Se a educação é reduzida a métricas, gráficos e índices descontextualizados, perde-se sua dimensão humana, crítica e cultural. Tal lógica aprofunda desigualdades, especialmente nas periferias, onde a escola desempenha papel central na garantia de direitos e na construção de cidadania. É nesse ponto que a luta pela escola pública se torna luta pela democracia, ou seja, defendendo o espaço escolar é defender a possibilidade de pensar, questionar e sonhar coletivamente aquilo que a lógica tecnocrática busca neutralizar.
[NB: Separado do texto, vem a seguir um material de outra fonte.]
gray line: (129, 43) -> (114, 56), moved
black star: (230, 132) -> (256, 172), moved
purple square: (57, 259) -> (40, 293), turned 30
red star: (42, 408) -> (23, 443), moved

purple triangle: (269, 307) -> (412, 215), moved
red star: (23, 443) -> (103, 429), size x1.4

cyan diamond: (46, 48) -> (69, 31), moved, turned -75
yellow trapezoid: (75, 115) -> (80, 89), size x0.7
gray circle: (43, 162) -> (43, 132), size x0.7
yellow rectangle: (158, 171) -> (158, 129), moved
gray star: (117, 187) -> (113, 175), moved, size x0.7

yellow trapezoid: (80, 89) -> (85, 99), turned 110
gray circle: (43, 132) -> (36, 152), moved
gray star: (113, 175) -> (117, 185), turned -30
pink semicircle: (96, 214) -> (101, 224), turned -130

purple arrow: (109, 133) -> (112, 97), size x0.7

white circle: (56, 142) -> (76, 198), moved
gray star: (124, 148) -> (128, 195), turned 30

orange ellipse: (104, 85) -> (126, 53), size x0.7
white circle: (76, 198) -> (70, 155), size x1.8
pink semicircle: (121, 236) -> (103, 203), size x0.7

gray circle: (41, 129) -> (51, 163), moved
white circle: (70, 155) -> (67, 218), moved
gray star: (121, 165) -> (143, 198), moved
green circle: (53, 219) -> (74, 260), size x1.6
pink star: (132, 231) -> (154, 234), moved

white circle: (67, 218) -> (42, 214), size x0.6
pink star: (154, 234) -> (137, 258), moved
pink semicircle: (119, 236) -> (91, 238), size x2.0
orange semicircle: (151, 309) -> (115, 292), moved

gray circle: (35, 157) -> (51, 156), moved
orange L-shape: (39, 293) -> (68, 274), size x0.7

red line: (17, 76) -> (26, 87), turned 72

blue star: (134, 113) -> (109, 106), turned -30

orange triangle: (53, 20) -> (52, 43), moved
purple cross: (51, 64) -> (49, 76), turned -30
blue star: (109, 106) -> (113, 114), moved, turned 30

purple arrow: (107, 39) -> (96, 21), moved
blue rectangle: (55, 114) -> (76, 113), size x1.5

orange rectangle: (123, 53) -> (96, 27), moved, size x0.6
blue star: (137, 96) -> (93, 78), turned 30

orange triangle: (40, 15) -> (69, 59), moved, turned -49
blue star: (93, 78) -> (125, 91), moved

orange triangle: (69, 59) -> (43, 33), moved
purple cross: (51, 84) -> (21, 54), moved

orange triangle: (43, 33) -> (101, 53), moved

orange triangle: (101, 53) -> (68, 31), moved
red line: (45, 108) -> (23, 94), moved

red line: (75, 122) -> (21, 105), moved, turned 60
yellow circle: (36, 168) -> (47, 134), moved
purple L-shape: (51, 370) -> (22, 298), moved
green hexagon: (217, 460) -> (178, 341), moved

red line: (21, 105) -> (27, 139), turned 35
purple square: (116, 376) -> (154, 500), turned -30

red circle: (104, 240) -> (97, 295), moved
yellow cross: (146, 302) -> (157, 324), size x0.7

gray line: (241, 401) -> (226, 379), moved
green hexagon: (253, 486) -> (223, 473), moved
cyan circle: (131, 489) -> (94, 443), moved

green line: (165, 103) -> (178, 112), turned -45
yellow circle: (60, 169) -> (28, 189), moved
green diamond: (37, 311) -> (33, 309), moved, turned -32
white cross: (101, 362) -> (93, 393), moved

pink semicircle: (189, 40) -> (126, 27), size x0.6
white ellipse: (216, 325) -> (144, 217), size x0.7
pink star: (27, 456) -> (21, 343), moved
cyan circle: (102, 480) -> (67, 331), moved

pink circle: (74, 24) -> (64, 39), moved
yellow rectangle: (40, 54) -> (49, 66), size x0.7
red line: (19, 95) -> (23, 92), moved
Por isso, a resistência docente precisa ser organizada, solidária e fundamentada em produção de conhecimento e prática coletiva. Trata-se de reconstruir a autoridade pedagógica não como poder vertical, mas como presença ética, dialógica e transformadora, tal como propõe Freire. Exige-se, ainda, o fortalecimento das instâncias de participação democrática, sendo eles, os conselhos escolares deliberativos, eleição de gestores, conferências permanentes de educação e articulação com universidades públicas para pesquisa e formação continuada.
Defender a educação pública paulista hoje é ato de responsabilidade histórica. É afirmar que ensinar não é cumprir metas, mas formar sujeitos críticos capazes de compreender e transformar a realidade. É repetir, contra o discurso do mercado, que a escola não é empresa e o professor não é funcionário de balcão, é intelectual, mediador cultural, agente de emancipação. Assim, resistir é mais que protestar, é reconstruir o sentido da educação como projeto coletivo de futuro.
Referências
BOURDIEU, P. Escritos de Educação. Petrópolis: Vozes, 1998.
FREIRE, P. Pedagogia da Autonomia. São Paulo: Paz e Terra, 1996.
TARDIF, M. Saberes Docentes e Formação Profissional. Petrópolis: Vozes, 2014.
BALL, S. Profissionalismo, Gerencialismo e Performatividade. Cadernos de Pesquisa, v.35, n.126, 2005.
SAVIANI, D. História das Ideias Pedagógicas no Brasil. Campinas: Autores Associados, 2007.
ESTEVÃO, C. Gestão e Avaliação Educacional. Porto: Porto Editora, 2015.
DEJOURS, C. A Banalização da Injustiça Social. Rio de Janeiro: FGV, 2015.
SORDI, M. Avaliação como Aprendizagem. São Paulo: Cortez, 2014.
DATASENADO. Pesquisa Nacional de Acesso Digital. Brasília: 2023.
SINPRO-SP. Saúde Mental Docente. São Paulo: 2024.